* _THE DATA_:
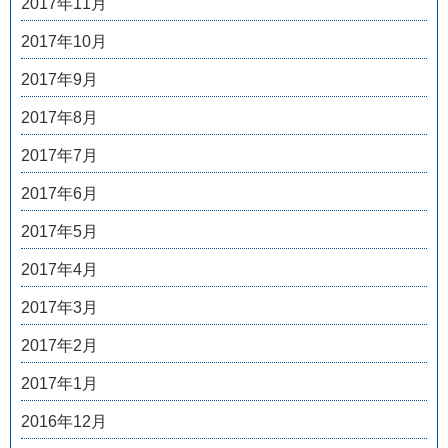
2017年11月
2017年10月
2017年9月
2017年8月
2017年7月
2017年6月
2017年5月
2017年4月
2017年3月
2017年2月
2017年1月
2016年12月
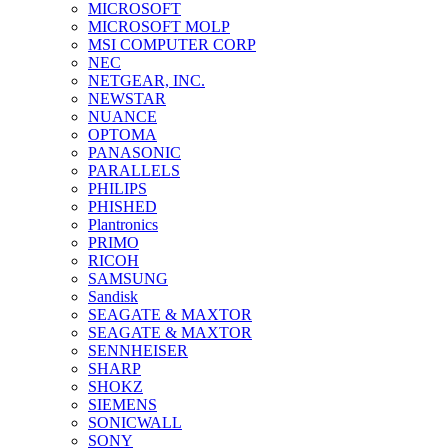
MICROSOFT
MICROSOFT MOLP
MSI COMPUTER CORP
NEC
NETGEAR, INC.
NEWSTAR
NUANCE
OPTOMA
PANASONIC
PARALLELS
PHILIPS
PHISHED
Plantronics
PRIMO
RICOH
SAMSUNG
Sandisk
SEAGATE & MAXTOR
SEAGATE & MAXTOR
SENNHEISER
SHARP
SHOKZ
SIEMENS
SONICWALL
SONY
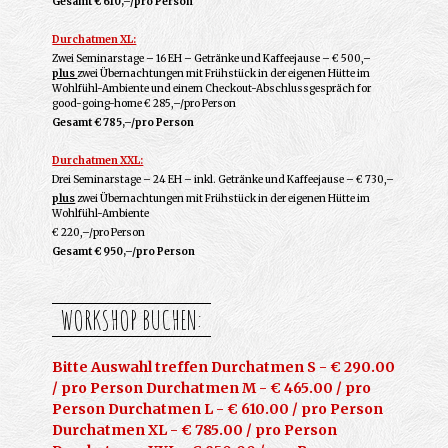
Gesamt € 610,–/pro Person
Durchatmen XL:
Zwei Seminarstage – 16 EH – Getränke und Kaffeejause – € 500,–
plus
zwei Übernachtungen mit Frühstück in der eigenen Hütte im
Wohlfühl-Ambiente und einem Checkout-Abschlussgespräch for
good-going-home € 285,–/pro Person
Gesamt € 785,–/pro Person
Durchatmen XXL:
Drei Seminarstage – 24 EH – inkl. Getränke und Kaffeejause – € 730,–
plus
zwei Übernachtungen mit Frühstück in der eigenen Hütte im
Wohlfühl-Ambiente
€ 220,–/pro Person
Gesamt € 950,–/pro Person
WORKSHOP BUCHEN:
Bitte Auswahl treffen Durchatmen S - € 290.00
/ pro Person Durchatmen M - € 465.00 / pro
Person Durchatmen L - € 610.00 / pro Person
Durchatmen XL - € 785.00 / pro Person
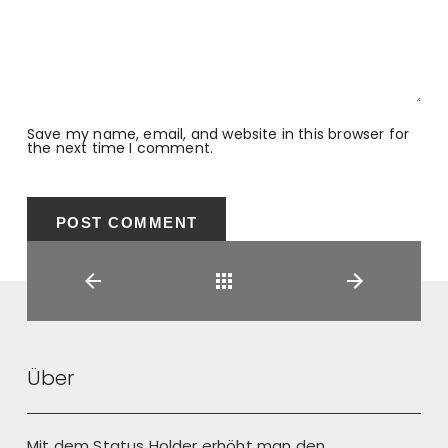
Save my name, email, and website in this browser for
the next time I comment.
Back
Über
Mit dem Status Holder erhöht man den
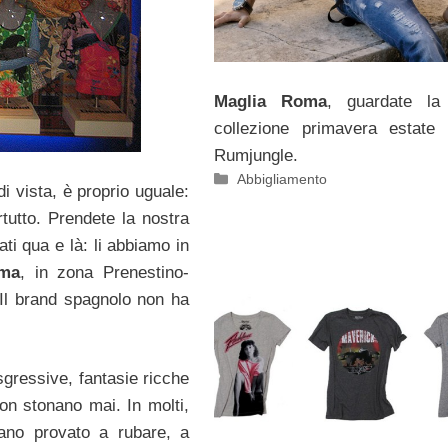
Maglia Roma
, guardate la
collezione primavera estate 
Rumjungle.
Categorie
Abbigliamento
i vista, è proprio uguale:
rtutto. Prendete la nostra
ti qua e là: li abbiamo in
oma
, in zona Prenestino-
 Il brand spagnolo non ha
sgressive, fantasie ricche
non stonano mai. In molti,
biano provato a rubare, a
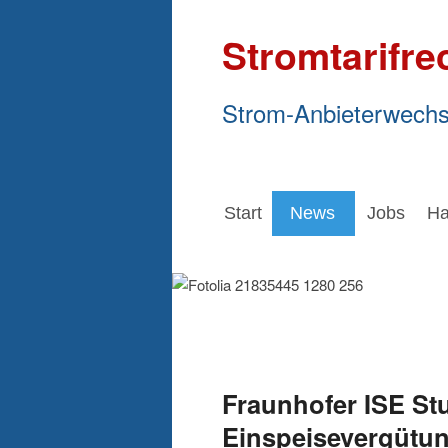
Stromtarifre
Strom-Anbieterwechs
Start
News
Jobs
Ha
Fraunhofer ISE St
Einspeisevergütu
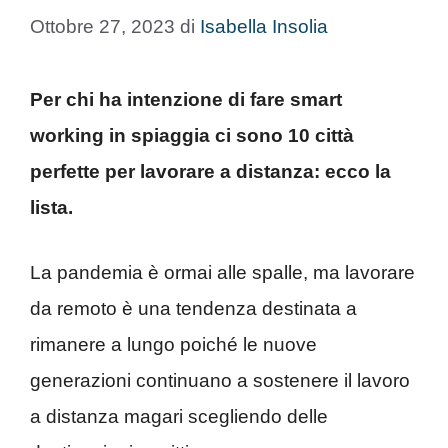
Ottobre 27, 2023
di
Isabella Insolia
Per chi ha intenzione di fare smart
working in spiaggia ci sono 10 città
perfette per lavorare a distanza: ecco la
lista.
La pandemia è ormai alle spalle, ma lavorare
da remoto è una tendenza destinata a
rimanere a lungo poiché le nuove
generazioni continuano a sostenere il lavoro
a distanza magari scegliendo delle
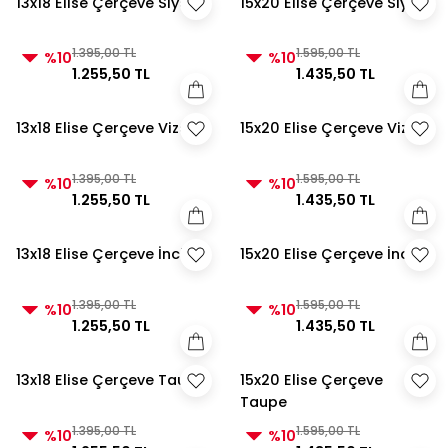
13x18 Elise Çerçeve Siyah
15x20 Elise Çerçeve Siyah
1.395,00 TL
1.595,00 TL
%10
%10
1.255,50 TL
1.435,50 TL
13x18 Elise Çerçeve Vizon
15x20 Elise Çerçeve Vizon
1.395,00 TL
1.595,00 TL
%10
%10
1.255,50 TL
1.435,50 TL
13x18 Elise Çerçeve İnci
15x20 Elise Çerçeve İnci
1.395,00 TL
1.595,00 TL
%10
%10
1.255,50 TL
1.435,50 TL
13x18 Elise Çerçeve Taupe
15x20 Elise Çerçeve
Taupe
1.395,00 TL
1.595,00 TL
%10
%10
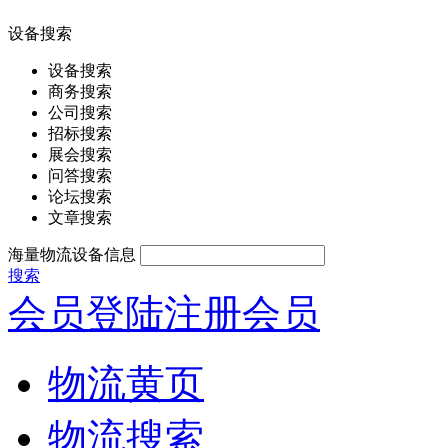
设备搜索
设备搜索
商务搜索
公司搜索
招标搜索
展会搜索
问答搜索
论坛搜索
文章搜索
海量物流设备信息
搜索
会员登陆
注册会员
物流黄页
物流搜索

* * *

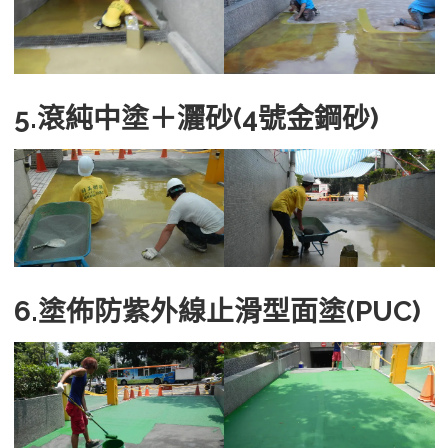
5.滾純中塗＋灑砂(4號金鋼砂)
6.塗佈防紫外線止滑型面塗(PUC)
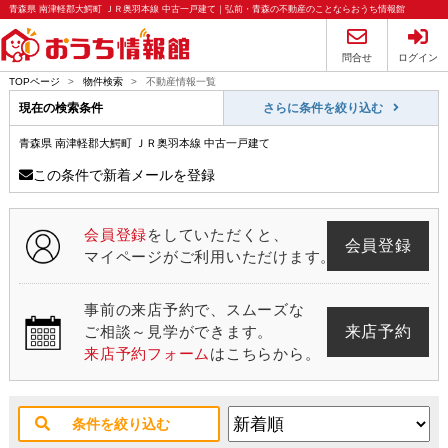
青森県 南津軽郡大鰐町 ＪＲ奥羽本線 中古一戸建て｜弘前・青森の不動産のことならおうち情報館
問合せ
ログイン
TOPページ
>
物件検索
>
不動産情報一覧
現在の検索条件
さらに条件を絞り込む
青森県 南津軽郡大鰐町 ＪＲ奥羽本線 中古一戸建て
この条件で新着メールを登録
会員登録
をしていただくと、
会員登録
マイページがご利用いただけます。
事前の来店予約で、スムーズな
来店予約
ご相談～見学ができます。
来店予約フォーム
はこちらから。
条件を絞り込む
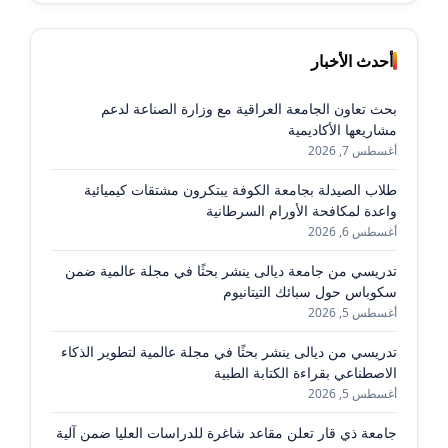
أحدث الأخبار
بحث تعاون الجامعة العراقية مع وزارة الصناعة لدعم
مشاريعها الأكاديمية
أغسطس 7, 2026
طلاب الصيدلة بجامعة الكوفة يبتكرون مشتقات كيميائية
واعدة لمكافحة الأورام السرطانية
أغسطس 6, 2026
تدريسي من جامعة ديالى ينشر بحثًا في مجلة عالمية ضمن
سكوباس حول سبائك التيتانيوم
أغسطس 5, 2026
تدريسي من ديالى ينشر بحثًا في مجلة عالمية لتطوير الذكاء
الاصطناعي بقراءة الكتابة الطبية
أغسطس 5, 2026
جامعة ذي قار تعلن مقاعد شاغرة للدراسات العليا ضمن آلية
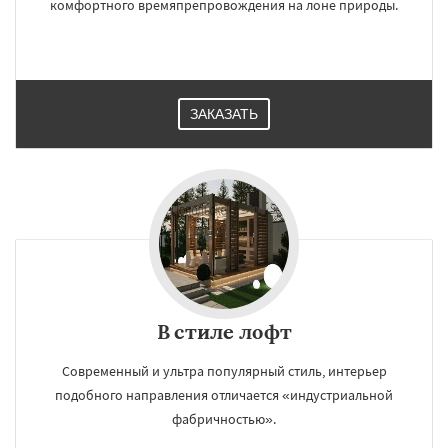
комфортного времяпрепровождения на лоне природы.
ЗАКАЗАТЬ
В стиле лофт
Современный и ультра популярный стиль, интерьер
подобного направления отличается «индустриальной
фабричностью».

* _TASK PROMPT_: Return every line of the listing above that contains "تدريسي".

* _ANSWER TO THIS PROBLEM_:
تدريسي من جامعة ديالى ينشر بحثًا في مجلة عالمية ضمن
تدريسي من ديالى ينشر بحثًا في مجلة عالمية لتطوير الذكاء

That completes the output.